Literature DB >> 11435306

The functional interactions between CD98, beta1-integrins, and CD147 in the induction of U937 homotypic aggregation.

J Y Cho1, D A Fox, V Horejsi, K Sagawa, K M Skubitz, D R Katz, B Chain.   

Abstract

CD98 is expressed on both hematopoietic and nonhematopoietic cells and has been implicated in a variety of different aspects of cell physiology and immunobiology. In this study, the functional interactions between CD98 and other adhesion molecules on the surface of the promonocyte line U937 are examined by means of a quantitative assay of cell aggregation. Several of the CD98 antibodies induced homotypic aggregation of these cells without affecting cellular viability or growth.
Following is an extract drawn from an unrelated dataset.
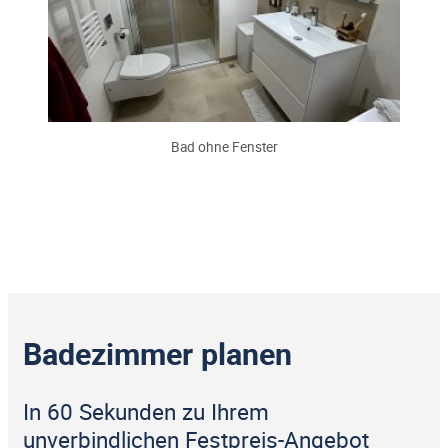
Bad ohne Fenster
Badezimmer planen
In 60 Sekunden zu Ihrem
unverbindlichen Festpreis-Angebot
Aggregation induced by CD98 antibodies could be distinguished from that induced by beta1-integrin (CD29) ligation by lack of sensitivity to EDTA and by increased sensitivity to deoxyglucose. Aggregation induced via CD98 and CD29 could also be distinguished by the pattern of protein tyrosine phosphorylation induced. Some CD29 antibodies partially inhibited CD98-induced aggregation, and these antibodies were neither agonistic for aggregation nor inhibitors of beta1-integrin binding to substrates. Conversely, some CD98 antibodies were potent inhibitors of CD29-induced aggregation. Antibodies to beta2 integrins also partially inhibited CD98-induced aggregation. Unexpectedly, 2 antibodies to CD147, an immunoglobulin superfamily member whose function has remained unclear, were also potent inhibitors of both the aggregation and the protein tyrosine phosphorylation induced via CD98 ligation. The results of this study support a central role for CD98 within a multimolecular unit that regulates cell aggregation.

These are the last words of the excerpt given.